The China Post -- The Central Bank of the Republic of China made over NT$430 billion in profit, at least on paper, due to skyrocketing international gold prices, George Chou (周阿定), the bank's deputy governor, told lawmakers yesterday.

Asked by ruling Kuomintang lawmaker Lo Ming-tsai (羅明才) at the Legislature's Finance Committee hearing, Chou pointed out that the bank recorded a valuation gain of US$15 billion (about NT$435 billion) over its gold holdings as international prices reached an all-time high of over US$1,500 per ounce. The bank bought its gold reserve at a price of roughly over US$300 per ounce, Chou said.

Despite the multifold profit realized on record gold prices, the bank has no plans to cash in as the gold reserves are set up to back Taiwan's currency, Chou explained. The practice is common among many central banks around the world, he added.

International gold prices fluctuated between US$250 and US$450 per ounce from 1979 to 2005 and had surged exponentially every year thereafter. Selling currency-backing gold reserves for profit could have catastrophic impact on the New Taiwan dollar, not to mention the risk that the bank might eventually see short term profits evaporate as it needs to rebuild the stockpile while gold prices continue its upward trend in the future.

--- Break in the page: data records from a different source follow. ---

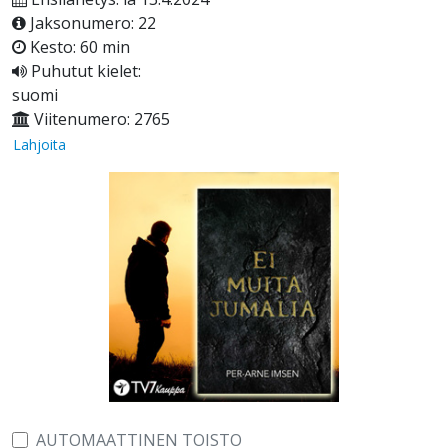
Jaksonumero: 22
Kesto: 60 min
Puhutut kielet:
suomi
Viitenumero: 2765
Lahjoita
AUTOMAATTINEN TOISTO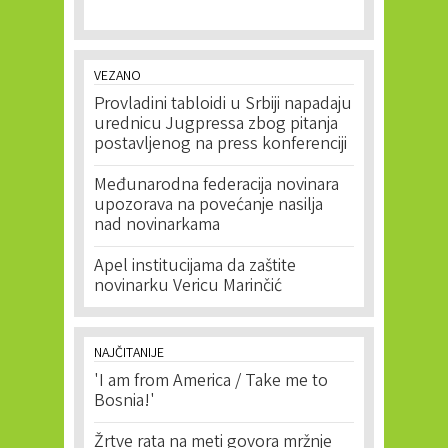
VEZANO
Provladini tabloidi u Srbiji napadaju
urednicu Jugpressa zbog pitanja
postavljenog na press konferenciji
Međunarodna federacija novinara
upozorava na povećanje nasilja
nad novinarkama
Apel institucijama da zaštite
novinarku Vericu Marinčić
NAJČITANIJE
'I am from America / Take me to
Bosnia!'
Žrtve rata na meti govora mržnje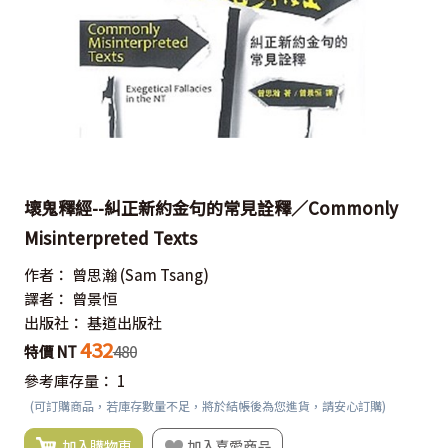
壞鬼釋經--糾正新約金句的常見詮釋／Commonly
Misinterpreted Texts
作者：
曾思瀚
(Sam Tsang)
譯者：
曾景恒
出版社：
基道出版社
432
特價 NT
480
參考庫存量：
1
(可訂購商品，若庫存數量不足，將於結帳後為您進貨，請安心訂購)
加入購物車
加入喜愛商品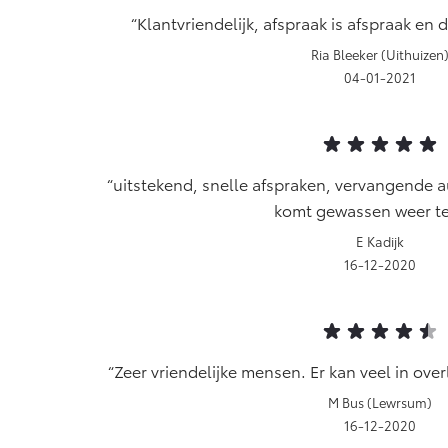
Klantvriendelijk, afspraak is afspraak en d
Ria Bleeker (Uithuizen
04-01-2021
uitstekend, snelle afspraken, vervangende au
komt gewassen weer te
E Kadijk
16-12-2020
Zeer vriendelijke mensen. Er kan veel in ove
M Bus (Lewrsum)
16-12-2020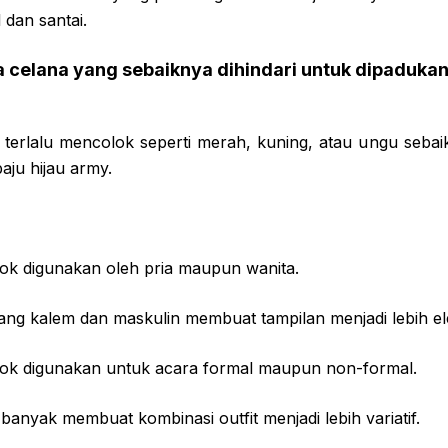
 dan santai.
a celana yang sebaiknya dihindari untuk dipaduka
terlalu mencolok seperti merah, kuning, atau ungu sebaik
aju hijau army.
cok digunakan oleh pria maupun wanita.
ang kalem dan maskulin membuat tampilan menjadi lebih el
cok digunakan untuk acara formal maupun non-formal.
 banyak membuat kombinasi outfit menjadi lebih variatif.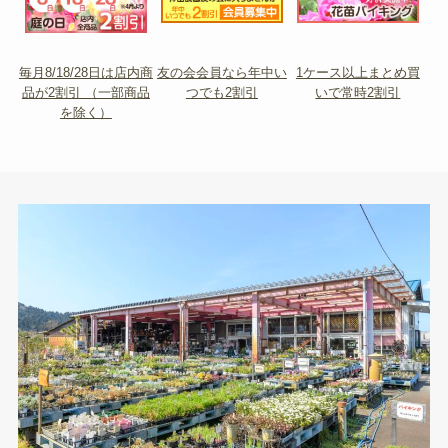
毎月8/18/28日は店内商
友の会会員なら年中い
1ケース以上まとめ買
品が2割引 （一部商品
つでも2割引
いで常時2割引
を除く）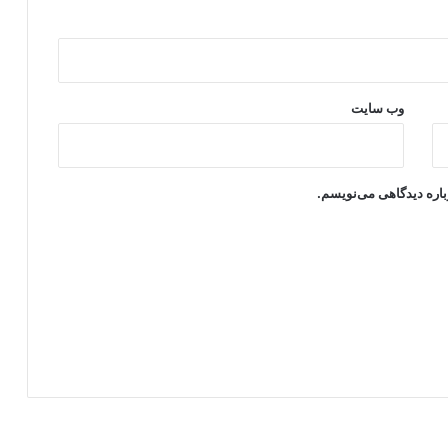
وب‌ سایت
باره دیدگاهی می‌نویسم.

The bank will not list on its books the US$15 billion unrealized surplus on its gold reserve, which will be valued according to its purchase costs.

US Bond Holdings

International gold prices surged as investors turn to alternative markets amid the recent turbulence in U.S. stock and bond markets. Standard & Poor's recently lowered its outlook for the three facilities serving U.S. stock, bond and options markets from "stable" to "negative" over doubts about Washington's ability to rein in its debt problem. It is the first time in history the financial services company has cut the outlook of the world's biggest economy.

Taiwan's central bank has extensive holdings of U.S. bonds but the bank is not in danger because the U.S. bond market remains to be the best in the world in terms of depth and scope while boasting higher rate of return compared to Europe and Japan markets, Chou said.

Questioned by KMT lawmaker Lai Shyh-bao (賴士葆), Chou admitted that as the holder of the world's fourth largest foreign reserve, Taiwan's investment in U.S. bonds is extensive, in fact so extensive that he was unable to tell lawmakers the bonds' total value yesterday. The central bank will keep track of U.S. bond prices, he said.